Roboticists from 47 teams are preparing to take part in Europe’s answer to the U.S. Department of Defense’s Grand Challenge (last year’s robotic car race aimed at encouraging research into autonomous cars).
This first European Land-Robot Trial, to take place in Germany on May 15, will pit against each other teams from nine countries, representing both academia and industry. Unlike the U.S. Grand Challenge, organized by the Defense Advanced Research Projects Agency (DARPA), which is a single 132-mile race in the desert, the European version will consist of three different events, putting robots to the test in urban, non-urban, and landmine detection and removal scenarios.
Despite the obvious comparisons with the Grand Challenge, the European organizers stress that their event is not so much a competition as an evaluation of existing technology. “The objective here is more an assessment of where the technology is today,” says Henrik Christensen, chairman of the European Robotics Network at Sweden’s Royal Institute of Technology in Stockholm and one of the event’s judges.

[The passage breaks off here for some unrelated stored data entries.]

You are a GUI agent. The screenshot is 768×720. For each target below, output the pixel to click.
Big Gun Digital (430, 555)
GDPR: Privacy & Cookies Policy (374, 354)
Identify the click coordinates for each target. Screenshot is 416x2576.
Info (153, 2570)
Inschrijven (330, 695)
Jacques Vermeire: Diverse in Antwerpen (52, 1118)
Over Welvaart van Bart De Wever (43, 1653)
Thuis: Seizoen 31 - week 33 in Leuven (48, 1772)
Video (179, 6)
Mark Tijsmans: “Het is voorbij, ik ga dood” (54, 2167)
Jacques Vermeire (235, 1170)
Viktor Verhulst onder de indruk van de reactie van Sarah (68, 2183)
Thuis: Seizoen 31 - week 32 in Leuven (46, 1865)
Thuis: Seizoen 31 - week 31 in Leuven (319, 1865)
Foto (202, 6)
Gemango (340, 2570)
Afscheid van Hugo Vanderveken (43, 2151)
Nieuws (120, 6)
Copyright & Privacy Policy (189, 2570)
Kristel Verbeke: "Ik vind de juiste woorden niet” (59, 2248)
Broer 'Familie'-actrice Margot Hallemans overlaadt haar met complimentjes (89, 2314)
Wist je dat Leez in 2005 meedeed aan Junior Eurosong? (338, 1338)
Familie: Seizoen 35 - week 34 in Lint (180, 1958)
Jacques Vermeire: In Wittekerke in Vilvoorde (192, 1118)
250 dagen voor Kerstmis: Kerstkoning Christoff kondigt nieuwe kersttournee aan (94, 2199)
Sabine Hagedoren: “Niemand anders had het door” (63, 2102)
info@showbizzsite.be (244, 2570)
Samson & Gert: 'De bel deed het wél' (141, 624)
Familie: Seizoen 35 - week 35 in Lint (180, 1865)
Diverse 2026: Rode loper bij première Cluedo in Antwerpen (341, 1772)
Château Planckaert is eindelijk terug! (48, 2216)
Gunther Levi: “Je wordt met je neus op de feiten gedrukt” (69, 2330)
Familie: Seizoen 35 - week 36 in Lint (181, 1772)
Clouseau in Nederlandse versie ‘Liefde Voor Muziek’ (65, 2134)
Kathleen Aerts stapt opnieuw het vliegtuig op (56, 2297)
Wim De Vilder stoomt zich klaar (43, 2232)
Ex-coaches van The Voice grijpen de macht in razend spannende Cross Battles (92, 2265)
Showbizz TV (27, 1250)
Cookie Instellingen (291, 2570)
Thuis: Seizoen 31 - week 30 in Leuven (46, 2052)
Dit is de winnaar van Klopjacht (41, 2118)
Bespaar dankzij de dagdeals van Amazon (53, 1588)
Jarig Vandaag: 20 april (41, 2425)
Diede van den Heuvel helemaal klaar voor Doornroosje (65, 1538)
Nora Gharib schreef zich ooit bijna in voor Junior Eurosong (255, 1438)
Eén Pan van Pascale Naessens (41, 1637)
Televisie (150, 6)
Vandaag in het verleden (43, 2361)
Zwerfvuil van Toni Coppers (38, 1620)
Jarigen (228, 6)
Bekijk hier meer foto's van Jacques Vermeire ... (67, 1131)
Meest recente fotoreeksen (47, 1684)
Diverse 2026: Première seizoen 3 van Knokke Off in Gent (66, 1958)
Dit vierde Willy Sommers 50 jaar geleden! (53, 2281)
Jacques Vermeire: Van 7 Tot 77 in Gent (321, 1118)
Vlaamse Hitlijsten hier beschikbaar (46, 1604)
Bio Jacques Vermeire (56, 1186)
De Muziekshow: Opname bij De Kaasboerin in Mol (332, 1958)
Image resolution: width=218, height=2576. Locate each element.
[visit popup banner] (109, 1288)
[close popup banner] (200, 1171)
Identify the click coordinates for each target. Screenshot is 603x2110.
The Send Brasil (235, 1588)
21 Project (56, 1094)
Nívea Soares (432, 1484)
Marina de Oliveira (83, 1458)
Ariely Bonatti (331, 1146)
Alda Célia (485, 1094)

Indeed, whereas the Grand Challenge awarded a $2 million prize to the fastest autonomous vehicle to complete its 132-mile course, the European robotic challenge offers no cash incentives at all. Furthermore, instead of having one overall winner, the event will award commendations for different categories, including “best overall performance” and “most technical solution,” says Christensen.
The trials will take place in and around Hammelburg, a mockup of a town used by the German military for training exercises. In the non-urban course the robots will have to contend with a one-kilometer route containing ditches, barbed wire fences, cattle guards, fires, narrow underpasses, and inclines of up to 40 degrees.
The urban and landmine 500-meter trials will require the robots to negotiate doorways, stairs, partially collapsed buildings, and poor visibility from smoke or partial lighting. Along the way, they will also have to search for designated objects and report their findings back to base.
As if the trials weren’t enough, “military” obstacles capable of disabling a robot if struck will be placed randomly along the routes. Precisely what these objects are will not be revealed until the day of trials, says Markus Lueck, one of the event’s organizers. There’s a high degree of realism to the trials, he says, down to the type of fake explosive used in the landmines: “We use a special fluid normally used for training that is chemically nearly exactly the same as explosives.”